According to Warren, a data warehouse project has the following development tasks –

  • Data Profiling and Data Modeling
  • ETL Development and Unit Testing
  • Semantic Layer Development and QA Testing
  • Report Builder Development -

These tasks have the natural dependency between them and while considering the implementation of agile following questions should be considered –

  • How can you develop reports without a complete data model?
  • How can you develop ETL without a complete data model?
  • How can you develop a Data Model without having the complete list of use cases?

For agile to work, there are a few concessions that need to be made prior to beginning. Warren suggests that:

  • The Data Model will never be final.
  • Full historical data loads will occur multiple times throughout the project or phase.
  • Changes in requirements will cause potential changes to everything.
  • Automated test development must be included in the project or phase.
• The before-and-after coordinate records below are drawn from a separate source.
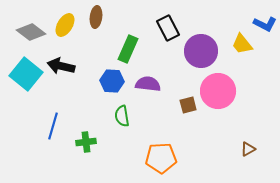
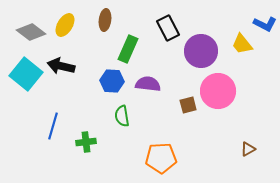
brown ellipse: moved 9 px right, 3 px down
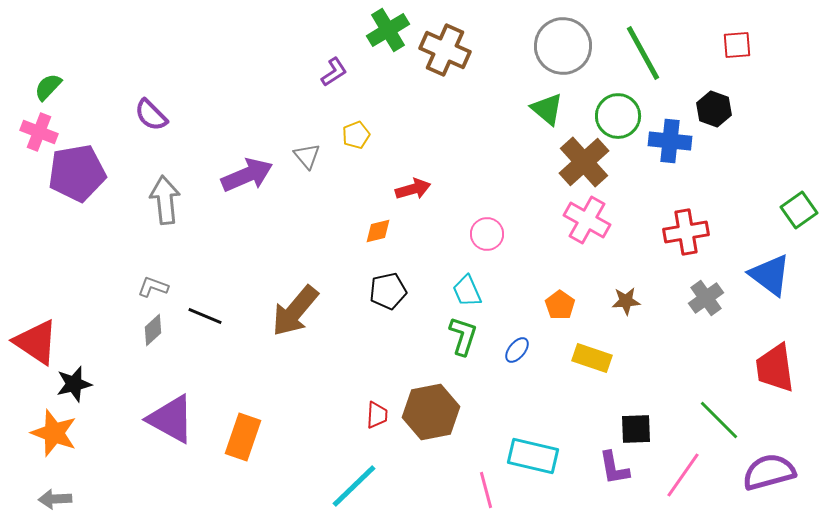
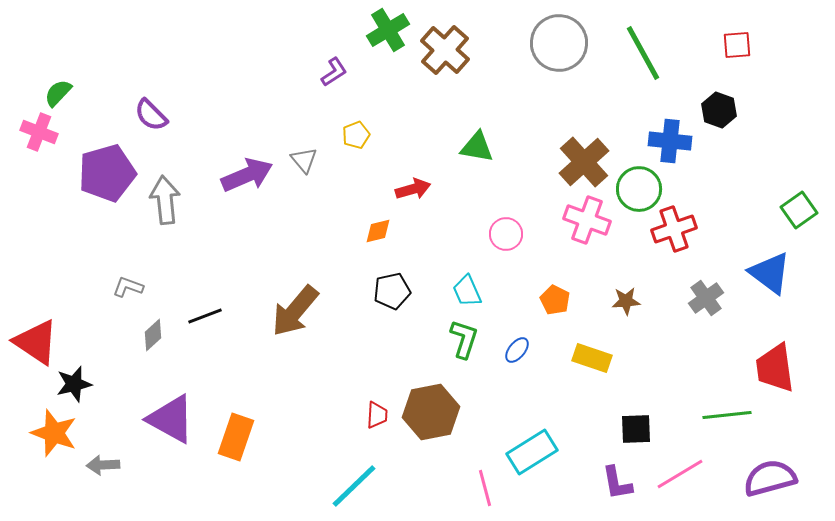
gray circle at (563, 46): moved 4 px left, 3 px up
brown cross at (445, 50): rotated 18 degrees clockwise
green semicircle at (48, 87): moved 10 px right, 6 px down
green triangle at (547, 109): moved 70 px left, 38 px down; rotated 30 degrees counterclockwise
black hexagon at (714, 109): moved 5 px right, 1 px down
green circle at (618, 116): moved 21 px right, 73 px down
gray triangle at (307, 156): moved 3 px left, 4 px down
purple pentagon at (77, 173): moved 30 px right; rotated 6 degrees counterclockwise
pink cross at (587, 220): rotated 9 degrees counterclockwise
red cross at (686, 232): moved 12 px left, 3 px up; rotated 9 degrees counterclockwise
pink circle at (487, 234): moved 19 px right
blue triangle at (770, 275): moved 2 px up
gray L-shape at (153, 287): moved 25 px left
black pentagon at (388, 291): moved 4 px right
orange pentagon at (560, 305): moved 5 px left, 5 px up; rotated 8 degrees counterclockwise
black line at (205, 316): rotated 44 degrees counterclockwise
gray diamond at (153, 330): moved 5 px down
green L-shape at (463, 336): moved 1 px right, 3 px down
green line at (719, 420): moved 8 px right, 5 px up; rotated 51 degrees counterclockwise
orange rectangle at (243, 437): moved 7 px left
cyan rectangle at (533, 456): moved 1 px left, 4 px up; rotated 45 degrees counterclockwise
purple L-shape at (614, 468): moved 3 px right, 15 px down
purple semicircle at (769, 472): moved 1 px right, 6 px down
pink line at (683, 475): moved 3 px left, 1 px up; rotated 24 degrees clockwise
pink line at (486, 490): moved 1 px left, 2 px up
gray arrow at (55, 499): moved 48 px right, 34 px up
He mentions that the key to implement agile with these types of dependencies is coordination and breaking the work up into phases. Each phase should include a high-level overview of the goal for each phase. The first phase should be broken up into user stories with acceptance criteria and the dependency identification. The user stories should also include the level of effort to deploy to UAT/PROD environments. A combination of both the dependencies and the effort provide a logical priority order to the phase’s backlog.

Mishkin Berteig, co-founder and president of Berteig Consulting Inc. shares his experience of Scrum implementation in a data warehouse project, in his recent blog. He coached a team which was working on a data warehouse migration from Oracle to Teradata and the organization had about 30 people allocated to the project. Before adopting Scrum, the team had done a bunch of up-front analysis work and resulted in a dependency map among approximately 25,000 tables, views and ETL scripts. The dependency map was stored in an MS Access DB.

Mishkin proposed migration based on values instead of following dependency map.

I decided to challenge the assumption about working based on dependencies.  I spoke with the Product Owner about the possible ways to order the work based on value.  We spoke about a few factors including:

  • retiring Oracle data warehouse licenses / servers,
  • retiring disk space / hardware,
  • and saving CPU time with new hardware

Mishkin with the Product Owner ordered the MS Access DB by business value.  This involved a fairly simple calculation based primarily on the disk space and the CPU time associated with each item in the DB.  This database of 25,000 items became the Product Backlog.

Mishkin asked the teams to treat the data warehouse tables as the PBIs and have both Oracle and Teradata running simultaneously (in production) with updates every Sprint for migrating data between the two platforms. The project got significant benefits of this technique.

A couple Sprints later, the first of 5 Oracle licenses was retired, and the 2-year $20M project was a success, with nearly every Sprint going into production and with Oracle and Teradata running simultaneously until the last Oracle license was retired…..The savings were huge due to the early delivery of value.